Bueno, he aquí la respuesta: las mujeres son más felices cuando su pareja es menos atractiva que ellas.

La conclusión que da esperanza a los feos es parte de un par de estudios hechos en la Florida State University sobre “Imagen y Cuerpo”.  En conjunto, ambos entregaron información valiosa en cuanto al éxito/felicidad de los matrimonios, así como motivaciones para hacer o no una dieta.

Gran parte de la data se obtuvo a través de entrevistas a 113 parejas recién casadas, en sus veintes.
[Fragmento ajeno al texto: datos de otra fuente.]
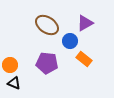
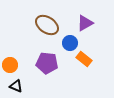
blue circle: moved 2 px down
black triangle: moved 2 px right, 3 px down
Los cuestionarios hablaban de deseos personales de hacer una dieta, mantenerse en forma y ser sexy, así como medirse a sí mismos en términos de deseo, considerando belleza de rostro y/o cuerpo.

“Los resultados revelaron que tener un esposo físicamente atractivo puede tener consecuencias negativas para las esposas, especialmente si esas esposas no son particularmente atractivas”, señaló una de las autoras de la investigación, Tania Reynolds.

Esas “consecuencias negativas” para las mujeres son ponerse a dieta y hacer ejercicio constantemente, lo que genera una preocupación de mantenerse en forma e, imaginamos, reduce las chances de felicidad.

Por el contrario, cuando la mujer es más atractiva que su esposo, esa motivación por mantenerse en forma disminuye, permitiendo disfrutar la vida tal como es y sin presiones externas de lo que se debe hacer o no hacer.